È questo meccanismo che si è gravemente indebolito e
opacizzato negli ultimi lustri nel nostro Paese, sia coi governi di sinistra
che coi governi di destra. Le aziende e il lavoro sono stati fiaccati da una
tassazione pesantissima. Di qui la debole o inesistente crescita che affligge
l’Italia da almeno quindici anni. Morando e Tonini fanno vari riferimenti ad alcune
delle ragioni di questa mancata crescita. C’è, in primo luogo, la cattiva
performance della produttività del lavoro: il costo del lavoro per unità di
prodotto, nell’ultimo decennio, è cresciuto in Italia del 40%, in Francia del
15%, in Germania dell’8%. Tale andamento del costo del lavoro ha tenuto
pressoché fermi i salari italiani.
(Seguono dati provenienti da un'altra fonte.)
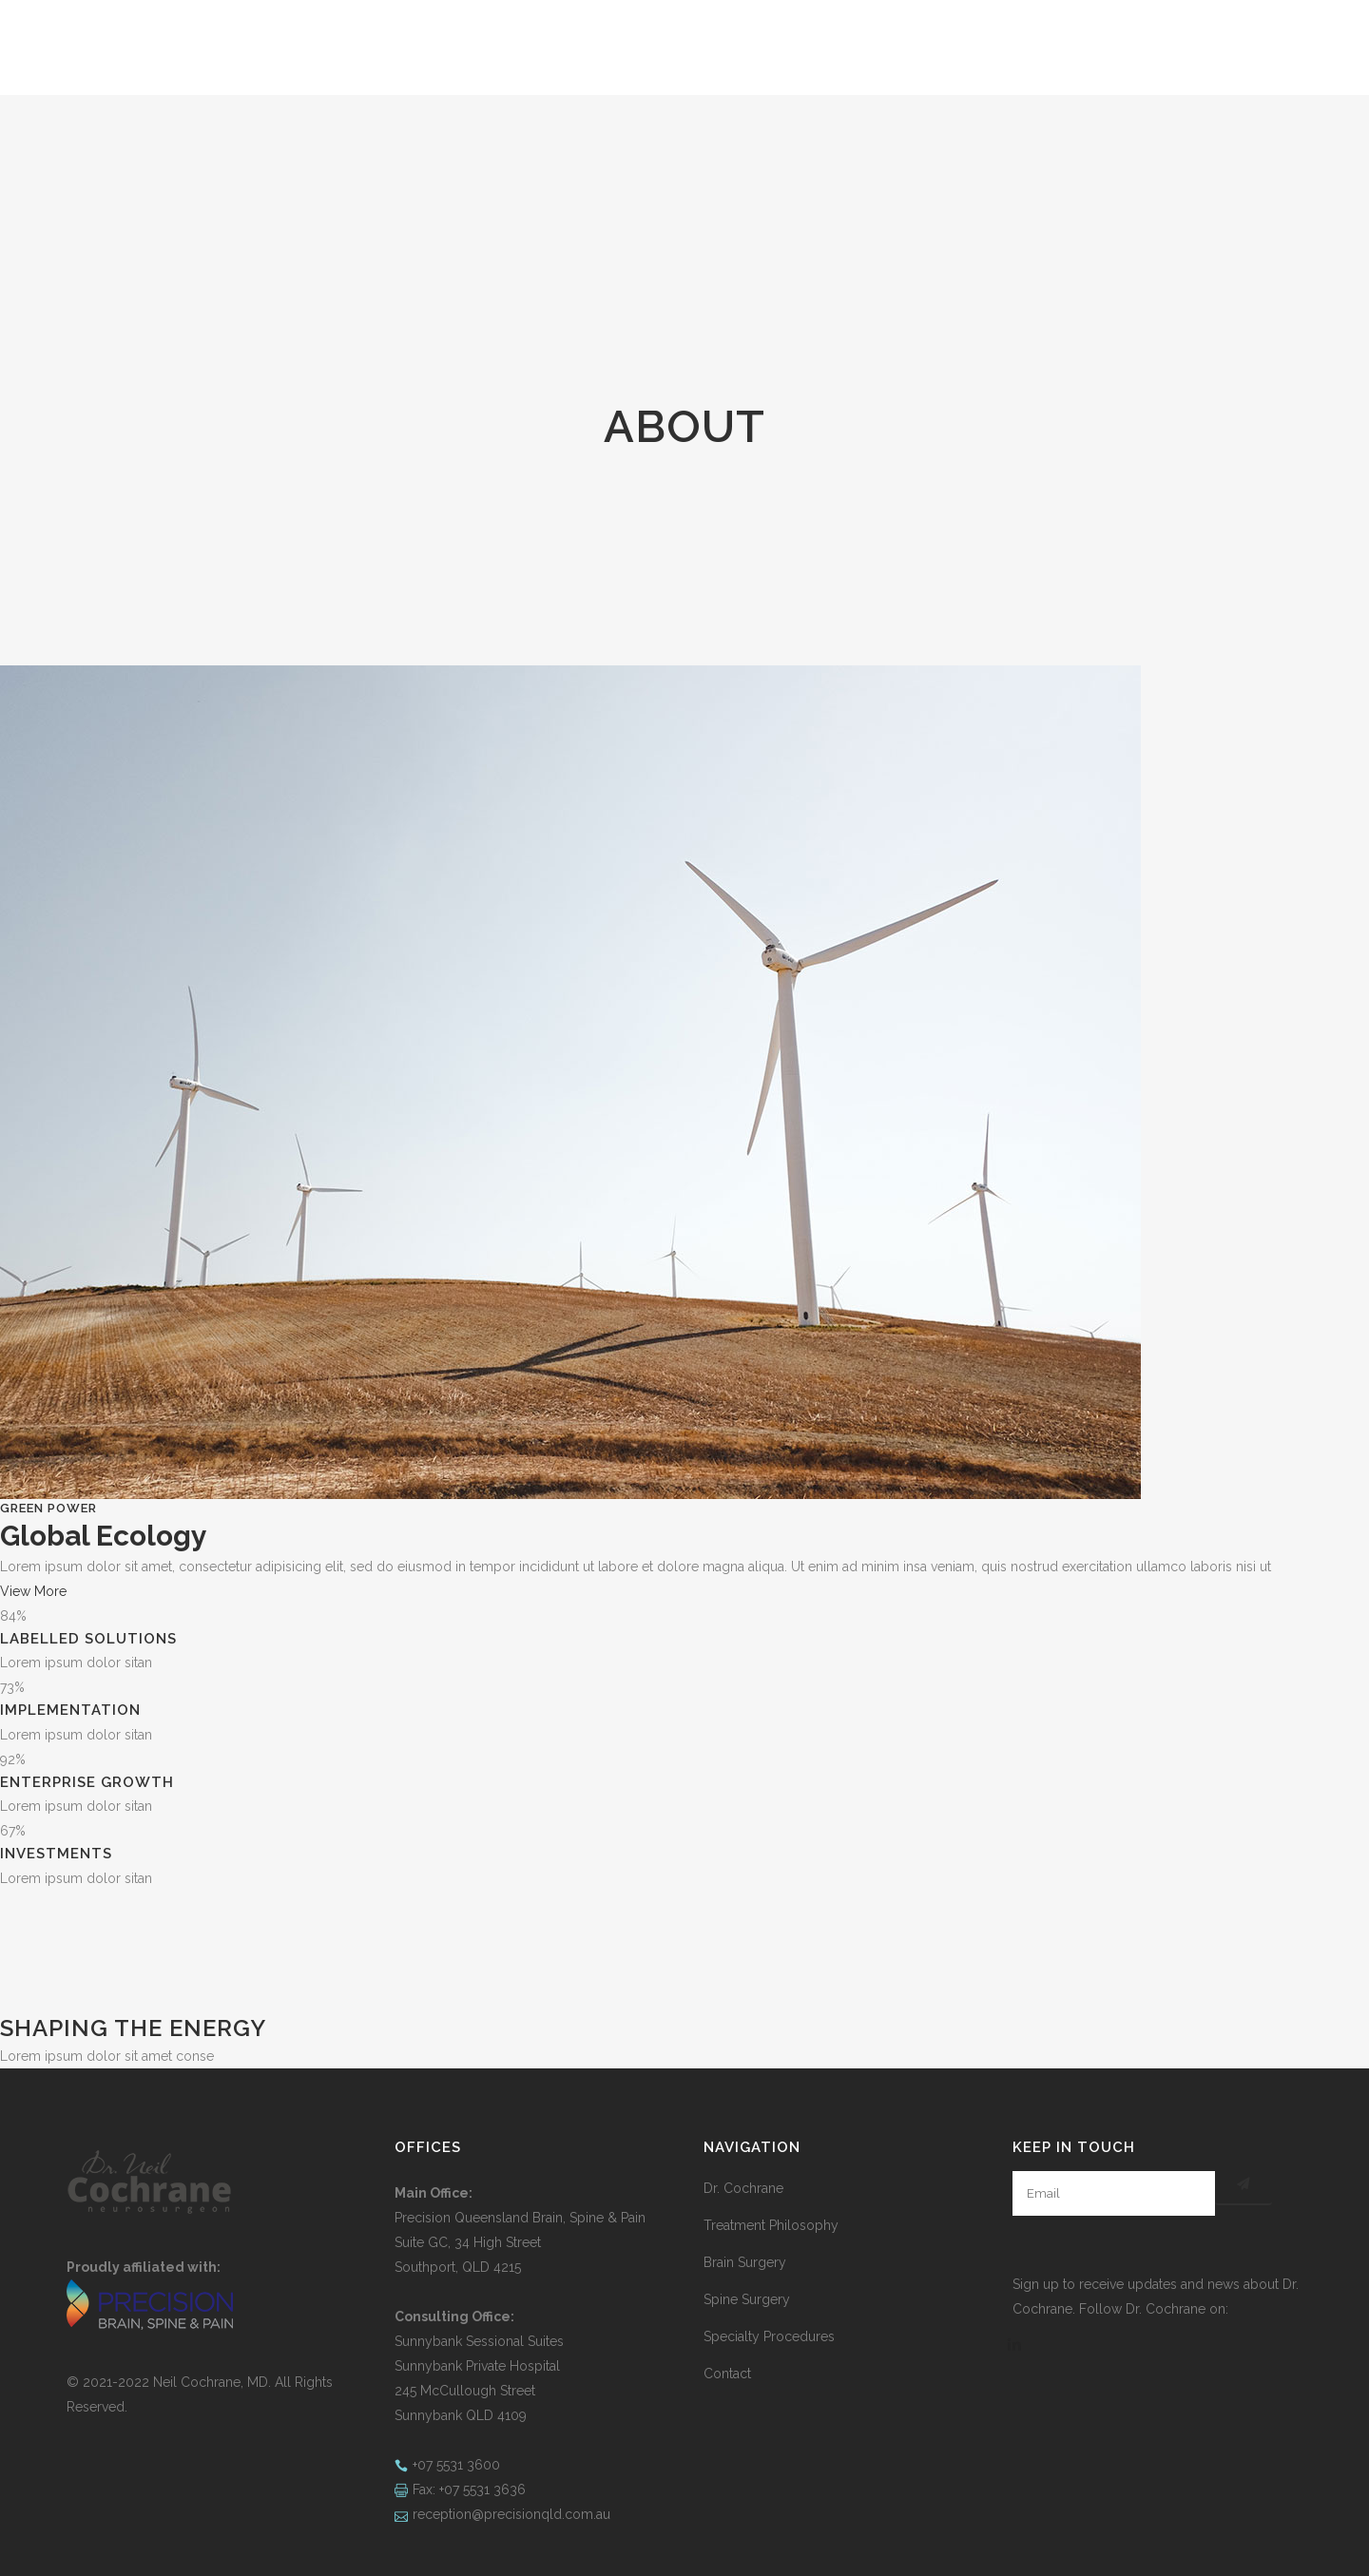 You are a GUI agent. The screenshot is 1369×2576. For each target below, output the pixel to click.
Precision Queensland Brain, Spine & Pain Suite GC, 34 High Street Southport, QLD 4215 (520, 2242)
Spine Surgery (747, 2299)
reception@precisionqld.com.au (511, 2514)
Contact (727, 2373)
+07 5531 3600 (456, 2464)
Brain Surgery (745, 2262)
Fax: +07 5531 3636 (469, 2489)
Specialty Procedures (769, 2336)
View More (33, 1591)
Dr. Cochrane (743, 2188)
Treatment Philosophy (771, 2225) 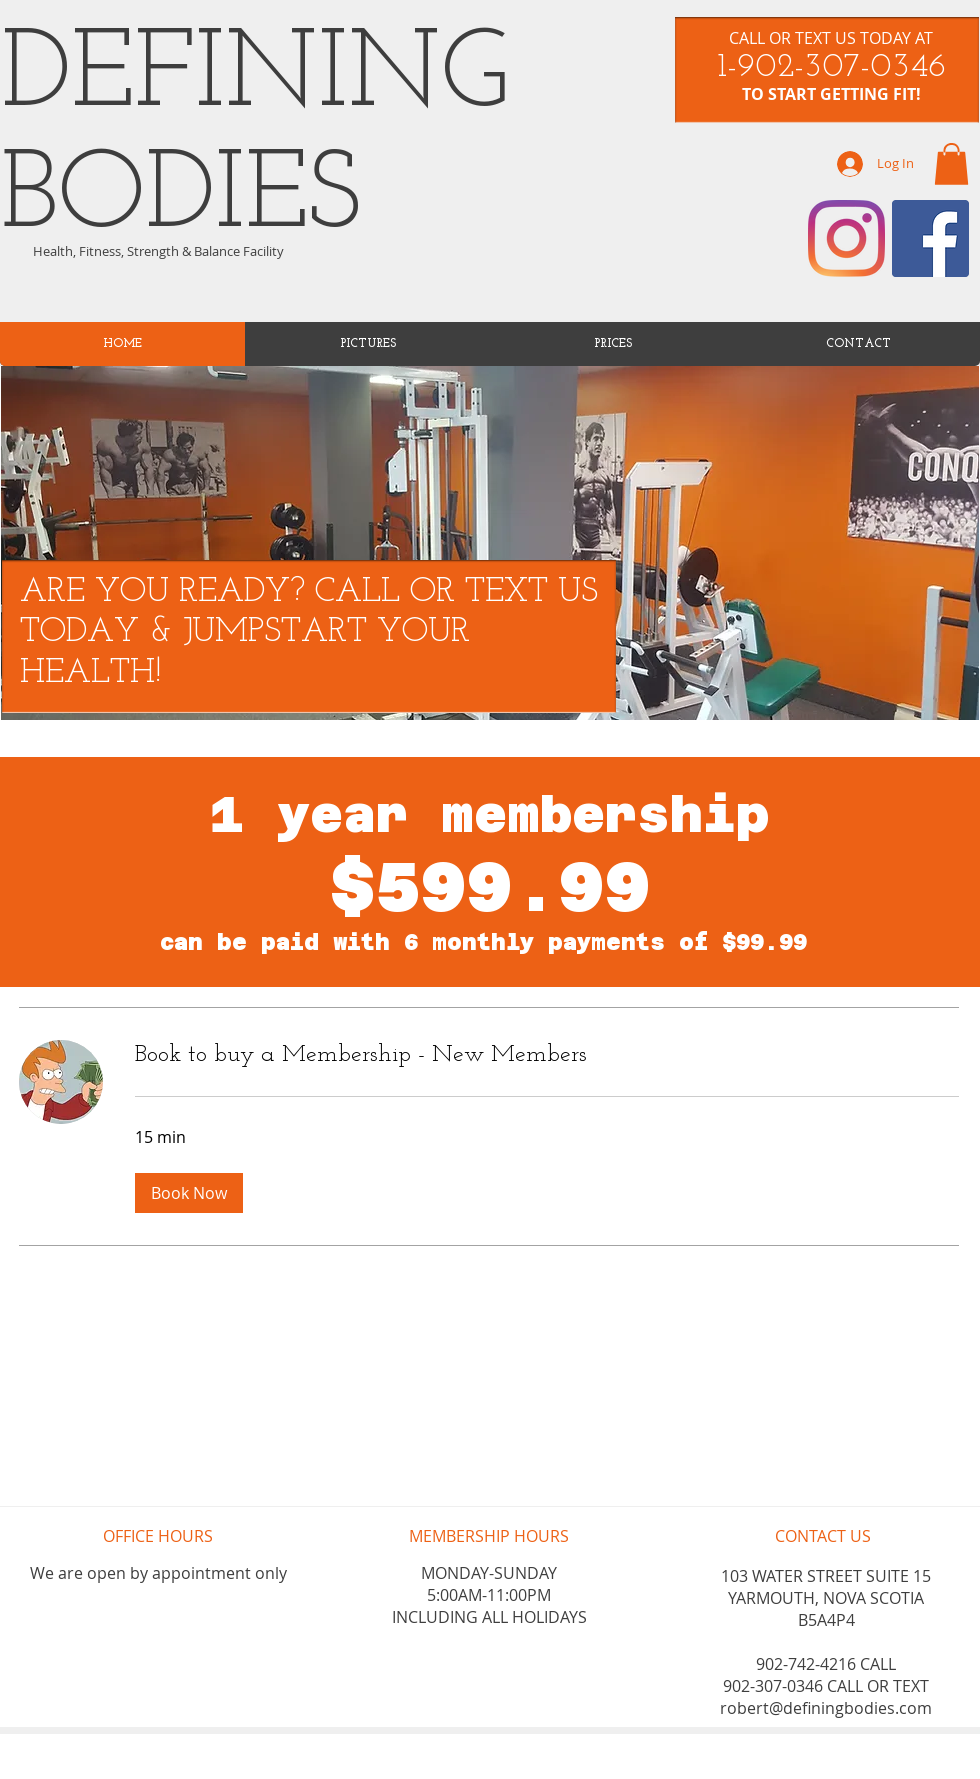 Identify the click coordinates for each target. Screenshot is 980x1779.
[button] (189, 1193)
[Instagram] (846, 238)
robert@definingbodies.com (826, 1708)
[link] (951, 164)
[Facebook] (930, 238) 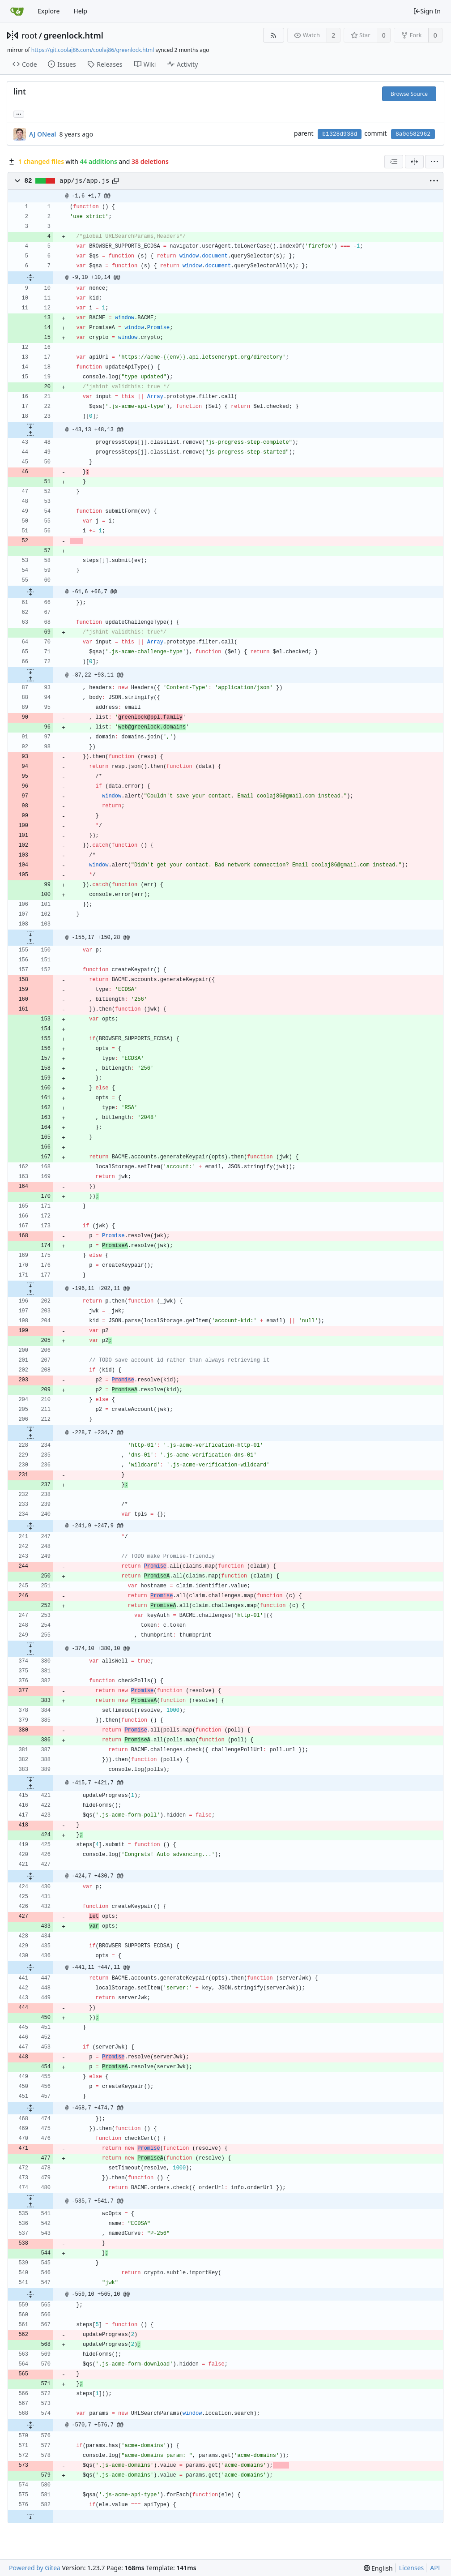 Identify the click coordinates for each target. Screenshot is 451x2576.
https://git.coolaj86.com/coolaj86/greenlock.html (92, 50)
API (435, 2567)
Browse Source (409, 94)
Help (80, 11)
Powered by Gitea (34, 2567)
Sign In (427, 11)
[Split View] (414, 161)
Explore (49, 11)
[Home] (17, 11)
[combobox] (393, 161)
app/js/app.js (84, 180)
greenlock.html (73, 35)
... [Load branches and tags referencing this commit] (18, 113)
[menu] (434, 161)
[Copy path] (115, 181)
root (29, 35)
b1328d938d (339, 134)
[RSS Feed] (273, 35)
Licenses (411, 2567) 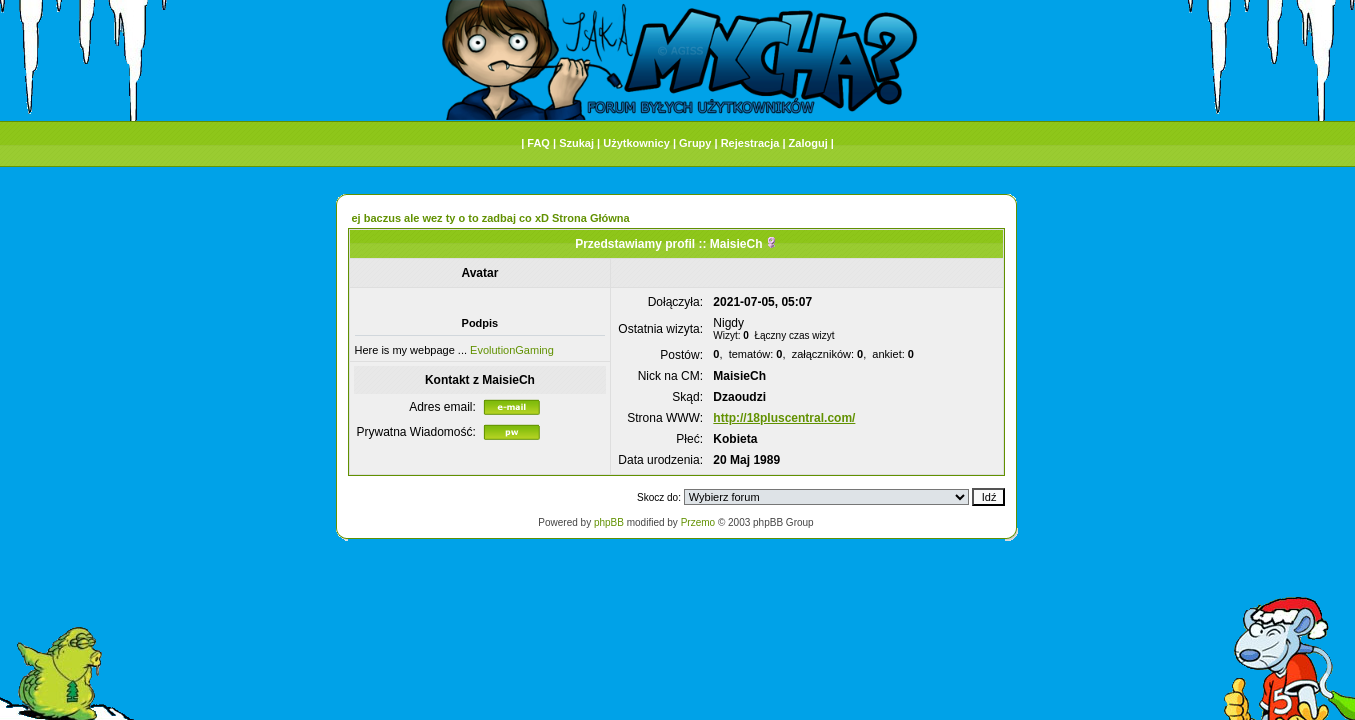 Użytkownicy (636, 143)
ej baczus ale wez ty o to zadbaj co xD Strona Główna (491, 218)
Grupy (695, 143)
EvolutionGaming (512, 350)
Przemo (698, 522)
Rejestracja (750, 143)
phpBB (609, 522)
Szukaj (576, 143)
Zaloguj (808, 143)
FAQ (538, 143)
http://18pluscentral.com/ (784, 418) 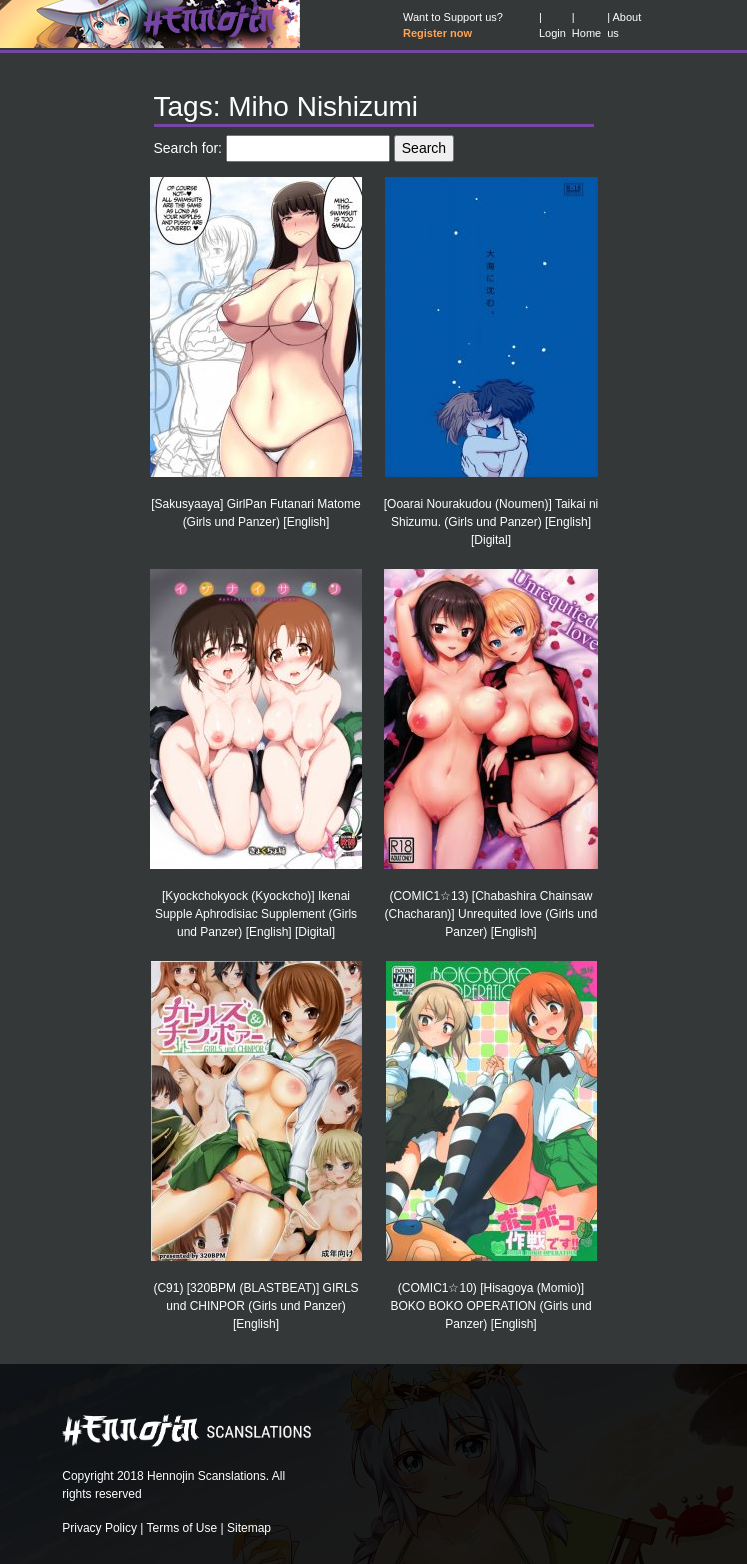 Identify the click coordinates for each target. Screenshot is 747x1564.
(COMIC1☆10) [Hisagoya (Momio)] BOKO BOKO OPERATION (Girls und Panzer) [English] (490, 1306)
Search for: (188, 148)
Un risultato, questo, anche del fatto che
per lunghi anni si è praticata da noi una struttura centralizzata della
contrattazione, imperniata sul contratto nazionale di categoria, che ha
sostanzialmente impedito ai lavoratori più produttivi delle migliori imprese
italiane di portare a casa la loro quota di produttività aziendale.
Ma se si esce dalle aziende e si guarda ad altri settori
fondamentali della nostra società, le cose non vanno meglio. Infatti nella
pubblica amministrazione, nella scuola, nell’Università, nella magistratura,
l’anzianità costituisce il requisito essenziale di progressione di carriera,
mentre il merito e la produttività sono sostanzialmente ignorati. Ma se le cose
stanno cosi, Morando e Tonini vorranno ammettere che il nostro Paese, se
indubbiamente soffre di disuguaglianze sociali molto gravi, che devono essere
ridotte, soffre anche di un eccesso di egualitarismo che, frenando lo sviluppo
economico, ha reso croniche le disuguaglianze, e anzi le ha aggravate. E che
quindi la soluzione dei nostri problemi non può essere trovata in un astratto
richiamo all’eguaglianza, bensì nella rimozione degli ostacoli che frenano il
dinamismo economico, la produttività, il riconoscimento del merito.